(fundamentals-frontends-ref)=
# Frontends
The same Algomancy backend can be driven through two frontend shapes,
chosen at startup time:
```{eval-rst}
.. mermaid::
flowchart LR
subgraph Frontends
GUI[Dash GUI
algomancy-gui]
API[HTTP API
algomancy-api]
end
subgraph Backend
SM[SessionManager / ScenarioManager]
DM[DataManager]
SP[Scenario Processor]
end
GUI --> SM
API --> SM
SM --> DM
SM --> SP
```
Both reuse the same `ScenarioManager` / `SessionManager`, the same
algorithm and KPI templates, and the same configuration object. The
SessionManager scopes everything to a {ref}`session ` —
both frontends address scenarios and data via a session id in the URL or
dropdown. They differ only in how a user (or another program) reaches
the framework:
| Frontend | Best for | Entry point |
|---|---|---|
| `algomancy-gui` | Interactive analysis with rich, domain-specific visualizations | `GuiLauncher.build(AppConfig)` |
| `algomancy-api` | Remote frontends (browser SPAs, native apps, scripts) over HTTP, headless backend testing | `ApiLauncher.build(ApiConfiguration)` |
The configuration objects share a `CoreConfig` base, so the same backend
wiring (`etl_factory`, `kpis`, `algorithms`, `schemas`,
`data_object_type`) can be passed to either launcher.
## Dash GUI
The default frontend — see {ref}`Graphical interface `
for a tour of the pages and the customization model.
## HTTP API
A FastAPI server exposing scenario and data management as JSON over HTTP.
Suitable when you want to:
- Run a long-lived backend behind a load balancer and connect multiple
clients (a custom browser SPA, a mobile app, a notebook) to it.
- Decouple the UI from the Python runtime — call the framework from
TypeScript, Go, Rust, or shell scripts.
- Integrate Algomancy with other internal services that already speak HTTP.

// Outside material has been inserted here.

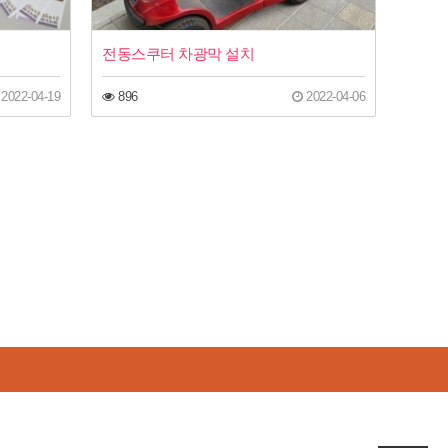
전동스쿠터 차광막 설치
2022-04-19
896
2022-04-06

The HTTP layer is intentionally thin: every route maps to a single
`ScenarioManager` / `SessionManager` method, and responses are the same
`to_dict()` payloads the rest of the framework already produces. There is no
parallel domain model; clients work with the same concepts (`Scenario`,
`DataSource`, `KPI`) that the GUI does.
For the complete endpoint inventory, launching instructions, and the
configuration surface, see {ref}`HTTP API reference `.
```{tip}
Frontends are not mutually exclusive — you can run, for example, a Dash GUI
and an HTTP API against the same checked-in data folder by pointing two
configs at the same `data_path`. Each process holds its own in-memory
session state, so prefer one frontend per backend process unless you only
need read-only access from the second.
```
## Development tip
During development, it may be desirable to have a live backend to poke around while running the API server.
You can do this by starting the API server in one terminal (`ApiLauncher.run(ApiLauncher.build(cfg))`) and then using a Jupyter notebook to send HTTP requests to it.
Here's how you can do that with `httpx`:
```{code-block} python
:caption: Poking a live API server from a Jupyter notebook
import httpx
c = httpx.Client(base_url="http://127.0.0.1:8051/api/v1")
# list sessions
c.get("/sessions").json()
# create + run a scenario in the default session
c.post(
"/sessions/default/scenarios",
json={
"tag": "smoke",
"dataset_key": "example_data",
"algo_name": "Instant",
"algo_params": {},
},
).json()
c.post("/sessions/default/scenarios/smoke/run")
c.get("/sessions/default/scenarios/smoke/status").json()
```
This gives the same "fire commands at a live backend" feel as a shell, with
the upside that the same snippets are usable from any HTTP client
(`curl`, a notebook, a Go service) once the server is running.